Menjejakkan kaki di ketinggian 3265 meter dari permukaan laut, suasana syahdu Gunung Lawu mulai merasuk sukma. Terlebih matahari kemerahan diiringi gumpalan perlahan menghilang manja dari horison penglihatan. Siul angin menebar pesonanya dan mulai memanggilku merdu.
Aku memisahkan diri dari rombongan untuk berduaan mesra dengan momen ini.
Aku berjalan menuju sebuah tebing yang sangat cocok untuk mengagumi matahari tenggelam. Ada beberapa pendaki yang sedang berfoto. Aku menyetel tripod dan membiarkan kameraku merekam dalam mode timelapse. Aku kemudian duduk bersila mencoba berzikir sambil mensenyapkan diri.

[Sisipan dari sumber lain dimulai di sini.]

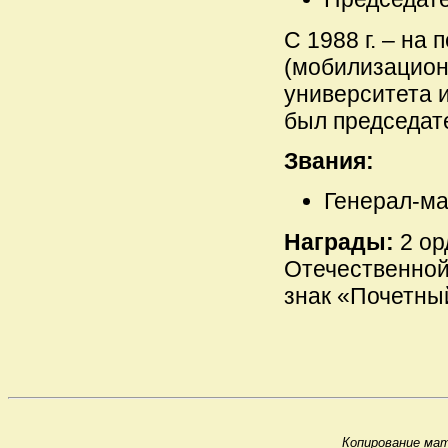
С 1988 г. – на
(мобилизацион
университета и
был председат
Звания:
Генерал-май
Награды:
2 ор
Отечественно
знак «Почетный
Копирование мат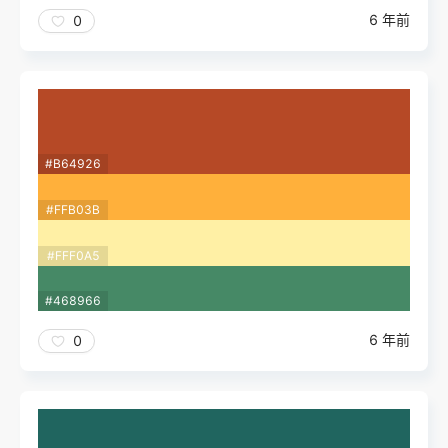
6 年前
0
#B64926
#FFB03B
#FFF0A5
#468966
6 年前
0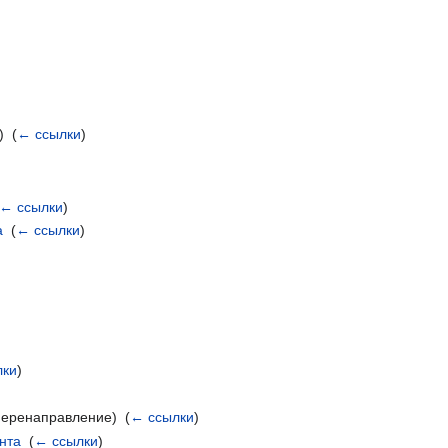
 ‎
(
← ссылки
)
)
← ссылки
)
а
‎
(
← ссылки
)
лки
)
еренаправление) ‎
(
← ссылки
)
нта
‎
(
← ссылки
)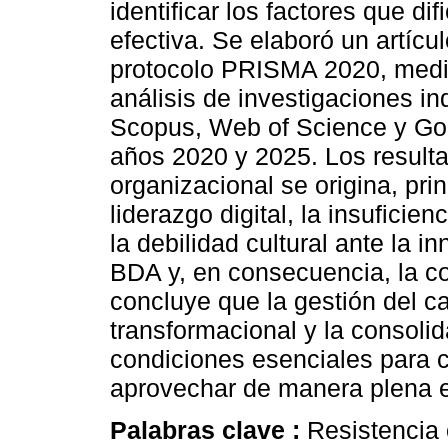
identificar los factores que d
efectiva. Se elaboró un artícu
protocolo PRISMA 2020, media
análisis de investigaciones 
Scopus, Web of Science y Goo
años 2020 y 2025. Los resulta
organizacional se origina, pri
liderazgo digital, la insuficie
la debilidad cultural ante la 
BDA y, en consecuencia, la co
concluye que la gestión del ca
transformacional y la consolid
condiciones esenciales para co
aprovechar de manera plena e
Palabras clave :
Resistencia 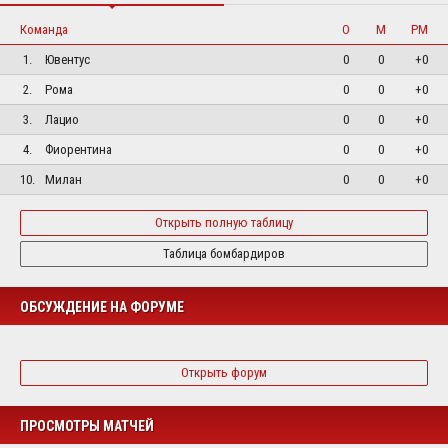
Команда
О
М
РМ
1.
Ювентус
0
0
+0
2.
Рома
0
0
+0
3.
Лацио
0
0
+0
4.
Фиорентина
0
0
+0
10.
Милан
0
0
+0
Открыть полную таблицу
Таблица бомбардиров
ОБСУЖДЕНИЕ НА ФОРУМЕ
Открыть форум
ПРОСМОТРЫ МАТЧЕЙ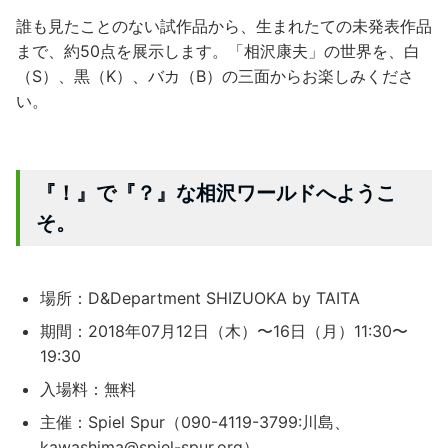
誰も見たことのない試作品から、生まれたての未発表作品
まで、約50点を展示します。「相沢康夫」の世界を、白
（S）、黒（K）、バカ（B）の三面からお楽しみくださ
い。
『！』で『？』な相沢ワールドへようこ
そ。
場所：D&Department SHIZUOKA by TAITA
期間：2018年07月12日（木）〜16日（月）11:30〜
19:30
入場料：無料
主催：Spiel Spur（090-4119-3799:川島、
kawashima@spiel-spur.org）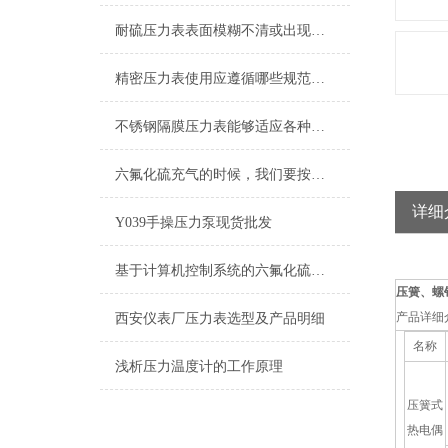
耐硫压力表表面模糊不清或出现水珠可以这样子处理
精密压力表使用应遵循哪些规范，如何使用更精确？
不锈钢隔膜压力表能够适应各种工作环境和介质
六氟化硫充气的时候，我们要按照步骤来操作才能保证安全
详细
Y039手操压力泵现货批发
基于计算机控制系统的六氟化硫密度控制器的特性
压簧、螺
产品详细
西安仪表厂压力表选型及产品明细
名称
浅析压力温度计的工作原理
压簧式
热电偶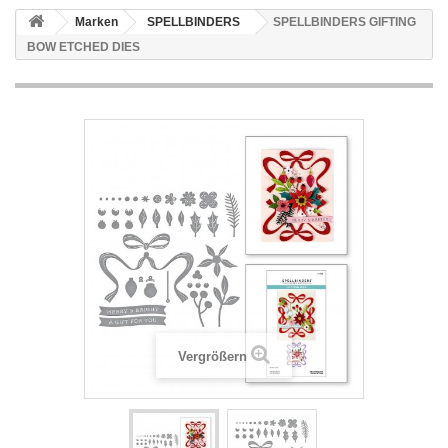
Marken
SPELLBINDERS
SPELLBINDERS GIFTING
BOW ETCHED DIES
Vergrößern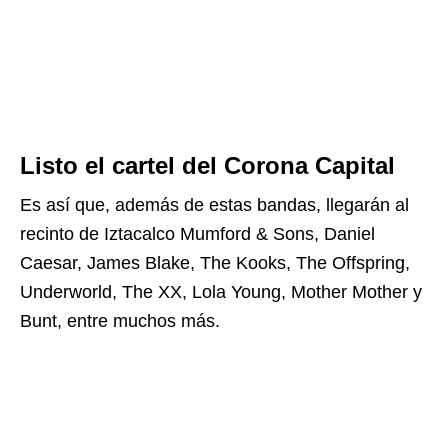
Listo el cartel del Corona Capital
Es así que, además de estas bandas, llegarán al
recinto de Iztacalco Mumford & Sons, Daniel
Caesar, James Blake, The Kooks, The Offspring,
Underworld, The XX, Lola Young, Mother Mother y
Bunt, entre muchos más.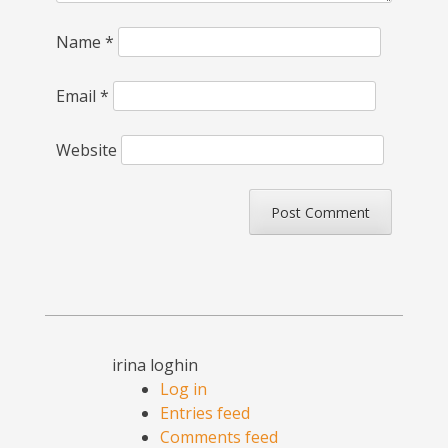
Name
*
Email
*
Website
irina loghin
Log in
Entries feed
Comments feed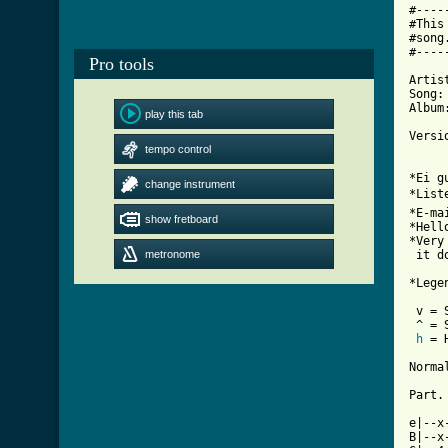
#----
#This
#song
#----
Pro tools
Artis
Song:
Album
play this tab
Versi
tempo control
*Ei g
change instrument
*List
*E-ma
show fretboard
*Hell
*Very
metronome
 it d
*Legen
 v = 
 ^ = S
h
 = 
Norma
Part. 
e|--x
B|--x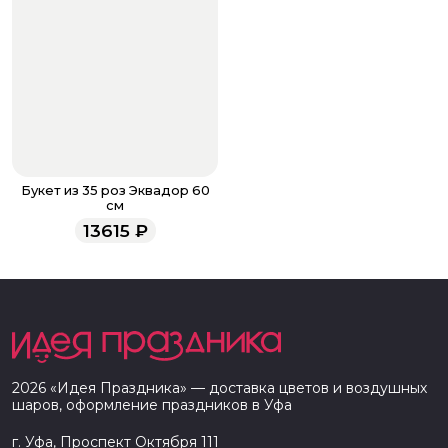
Букет из 35 роз Эквадор 60
см
13615
₽
2026
«
Идея Праздника
» — доставка цветов и воздушных
шаров, оформление праздников в
Уфа
г. Уфа, Проспект Октября 111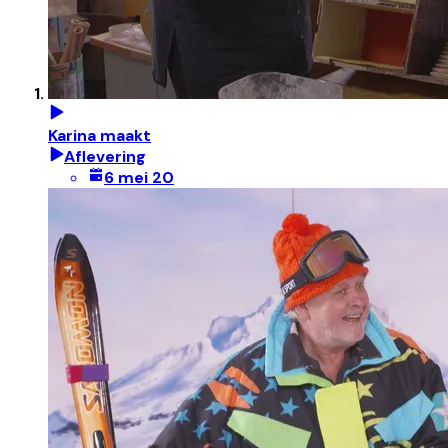
Karina maakt
Aflevering
6 mei 20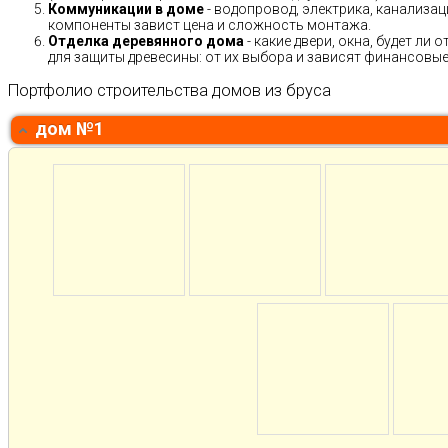
Коммуникации в доме
- водопровод, электрика, канализац
компоненты завист цена и сложность монтажа.
Отделка деревянного дома
- какие двери, окна, будет ли
для защиты древесины: от их выбора и зависят финансовые 
Портфолио строительства домов из бруса
дом №1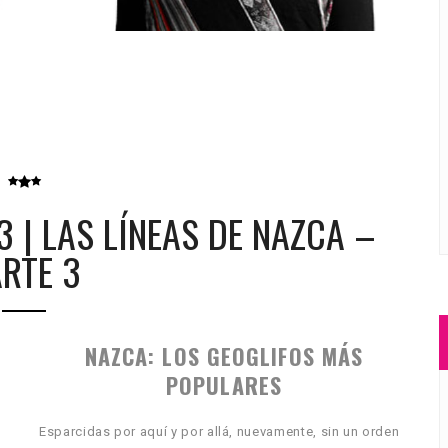
 3 | LAS LÍNEAS DE NAZCA –
RTE 3
NAZCA: LOS GEOGLIFOS MÁS
POPULARES
Esparcidas por aquí y por allá, nuevamente, sin un orden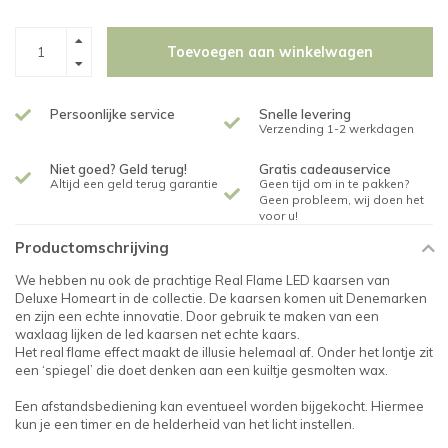
Toevoegen aan winkelwagen
Persoonlijke service
Snelle levering
Verzending 1-2 werkdagen
Niet goed? Geld terug!
Gratis cadeauservice
Altijd een geld terug garantie
Geen tijd om in te pakken?
Geen probleem, wij doen het
voor u!
Productomschrijving
We hebben nu ook de prachtige Real Flame LED kaarsen van
Deluxe Homeart in de collectie. De kaarsen komen uit Denemarken
en zijn een echte innovatie. Door gebruik te maken van een
waxlaag lijken de led kaarsen net echte kaars.
Het real flame effect maakt de illusie helemaal af. Onder het lontje zit
een ‘spiegel’ die doet denken aan een kuiltje gesmolten wax.
Een afstandsbediening kan eventueel worden bijgekocht. Hiermee
kun je een timer en de helderheid van het licht instellen.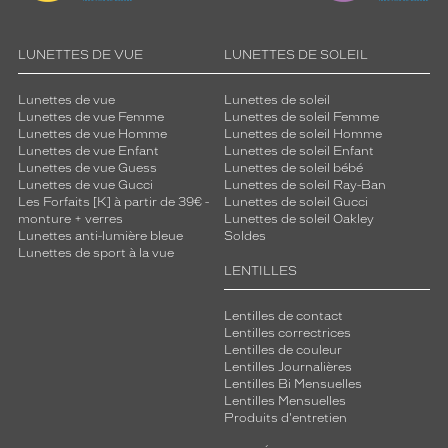
LUNETTES DE VUE
LUNETTES DE SOLEIL
Lunettes de vue
Lunettes de soleil
Lunettes de vue Femme
Lunettes de soleil Femme
Lunettes de vue Homme
Lunettes de soleil Homme
Lunettes de vue Enfant
Lunettes de soleil Enfant
Lunettes de vue Guess
Lunettes de soleil bébé
Lunettes de vue Gucci
Lunettes de soleil Ray-Ban
Les Forfaits [K] à partir de 39€ -
Lunettes de soleil Gucci
monture + verres
Lunettes de soleil Oakley
Lunettes anti-lumière bleue
Soldes
Lunettes de sport à la vue
LENTILLES
Lentilles de contact
Lentilles correctrices
Lentilles de couleur
Lentilles Journalières
Lentilles Bi Mensuelles
Lentilles Mensuelles
Produits d'entretien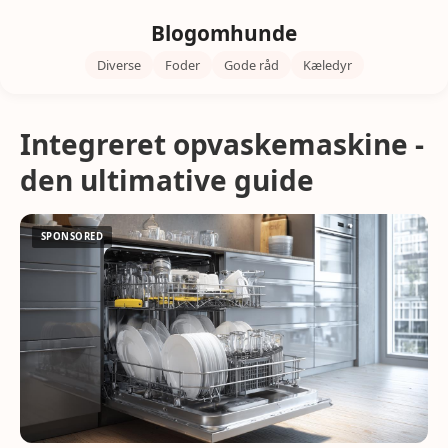
Blogomhunde
Diverse
Foder
Gode råd
Kæledyr
Integreret opvaskemaskine -
den ultimative guide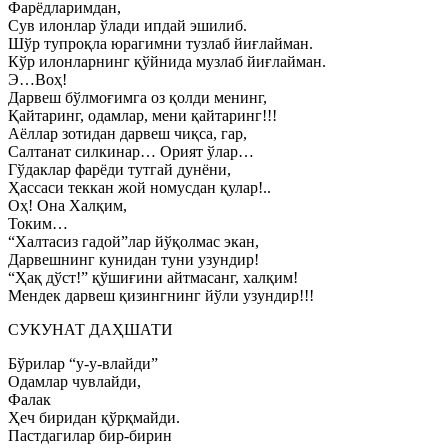
Фарёдларимдан,
Сув илонлар ўлади ипдай эшилиб.
Шўр тупроқла юрагимни тузлаб йиғлайман.
Кўр илонларнинг қўйнида музлаб йиғлайман.
Э…Воҳ!
Дарвеш бўлмоғимга оз қолди менинг,
Қайтаринг, одамлар, мени қайтаринг!!!
Аёллар зотидан дарвеш чиқса, гар,
Салтанат силкинар… Орият ўлар…
Гўдаклар фарёди тутгай дунёни,
Ҳассаси теккан жой номусдан қулар!..
Оҳ! Она Халқим,
Токим…
“Халтасиз гадой”лар йўқолмас экан,
Дарвешнинг кунидан туни узундир!
“Ҳақ дўст!” қўшиғини айтмасанг, халқим!
Мендек дарвеш қизингнинг йўли узундир!!!
СУКУНАТ ДАҲШАТИ
Бўрилар “у-у-влайди”
Одамлар чувлайди,
Фалак
Ҳеч биридан қўрқмайди.
Пастдагилар бир-бирин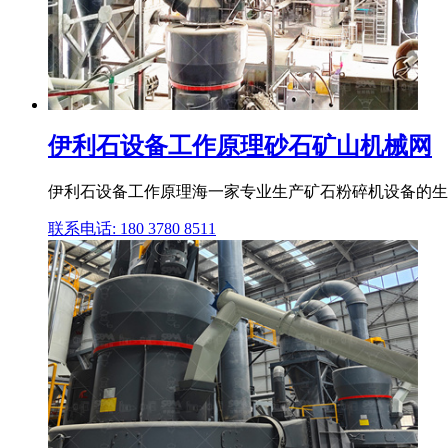
伊利石设备工作原理砂石矿山机械网
伊利石设备工作原理海一家专业生产矿石粉碎机设备的生
联系电话: 180 3780 8511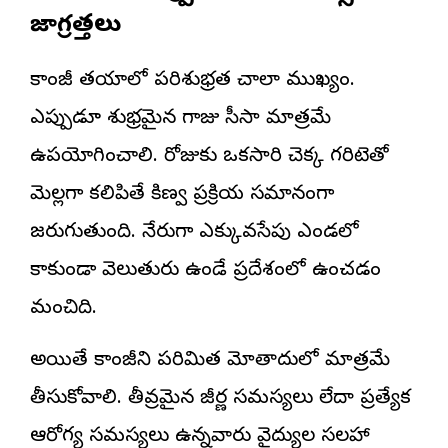
జాగ్రత్తలు
కాంజీ తయారీలో పరిశుభ్రత చాలా ముఖ్యం.
ఎప్పుడూ శుభ్రమైన గాజు సీసా మాత్రమే
ఉపయోగించాలి. రోజుకు ఒకసారి చెక్క గరిటెతో
మెల్లగా కలిపితే కిణ్వ ప్రక్రియ సమానంగా
జరుగుతుంది. నేరుగా ఎక్కువసేపు ఎండలో
కాకుండా వెలుతురు ఉండే ప్రదేశంలో ఉంచడం
మంచిది.
అయితే కాంజీని పరిమిత మోతాదులో మాత్రమే
తీసుకోవాలి. తీవ్రమైన జీర్ణ సమస్యలు లేదా ప్రత్యేక
ఆరోగ్య సమస్యలు ఉన్నవారు వైద్యుల సలహా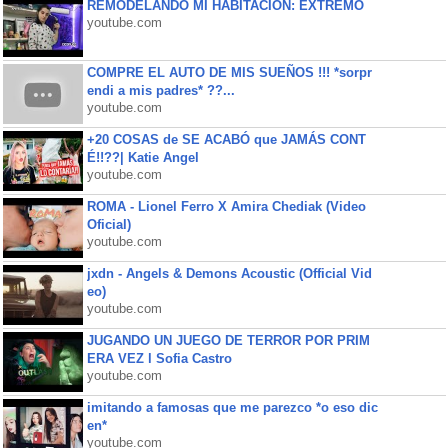
REMODELANDO MI HABITACIÓN: EXTREMO
youtube.com
COMPRE EL AUTO DE MIS SUEÑOS !!! *sorpr
endi a mis padres* ??...
youtube.com
+20 COSAS de SE ACABÓ que JAMÁS CONT
É!!??| Katie Angel
youtube.com
ROMA - Lionel Ferro X Amira Chediak (Video
Oficial)
youtube.com
jxdn - Angels & Demons Acoustic (Official Vid
eo)
youtube.com
JUGANDO UN JUEGO DE TERROR POR PRIM
ERA VEZ l Sofia Castro
youtube.com
imitando a famosas que me parezco *o eso dic
en*
youtube.com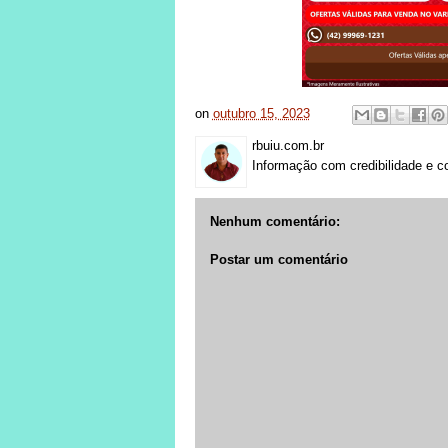
on
outubro 15, 2023
rbuiu.com.br
Informação com credibilidade e c
Nenhum comentário:
Postar um comentário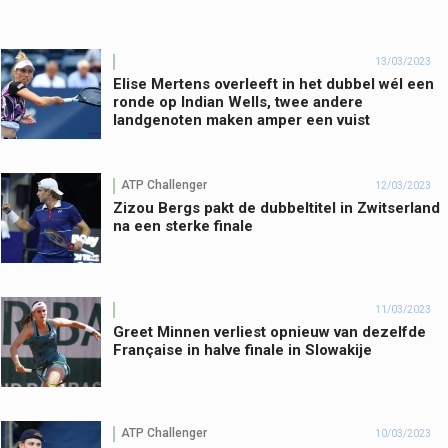
13/03/2023
Elise Mertens overleeft in het dubbel wél een
ronde op Indian Wells, twee andere
landgenoten maken amper een vuist
ATP Challenger
12/03/2023
Zizou Bergs pakt de dubbeltitel in Zwitserland
na een sterke finale
11/03/2023
Greet Minnen verliest opnieuw van dezelfde
Française in halve finale in Slowakije
ATP Challenger
10/03/2023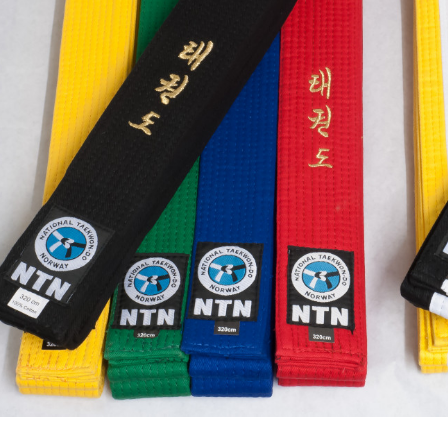
E
N
U
S
A
C
T
I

Selama lima belas menit kurang lebih aku merasa hilang dan sepi. Bukan hilang yang sebelumnya aku rasakan; begitu membingungkan dan menyakitkan. Melainkan hilang yang syahdu dan menenangkan. Bukan sepi yang merongrong jiwa; begitu kering dan mengucilkan. Melain sepi yang memeluk dalam damai. Kita adalah pengembara di dunia asing yang tak kita hendaki: pertemuan dan perpisahan sebiasa kesakitan dan kehilangan.
Air mataku hangat membasahi pipi.
Tiga tahun terakhir ini banyak yang terjadi. Saat menuliskan kalimat tersebut, aku sempat tertawa. Karena ya setiap tahun pasti banyak yang terjadi, lebih dari tahun sebelumnya, yang tak mudah. Namun aku menyadari juga bahwa tak semuanya susah. Banyak suka yang beriiringan dengan duka dan aku bersyukur, sangat bersyukur, bahwa aku masih bisa diberikan kenikmatan untuk merasakan suka yang melimpah dan memeras pelajaran dari duka yang meruah. Aku gembira masih bisa menyaksikan senja di ketinggian yang membuat hidupku begitu kecil dan mengingatkanku bahwa egoku yang besar itu sebenarnya memang kerdil dan aku tak berarti apa-apa.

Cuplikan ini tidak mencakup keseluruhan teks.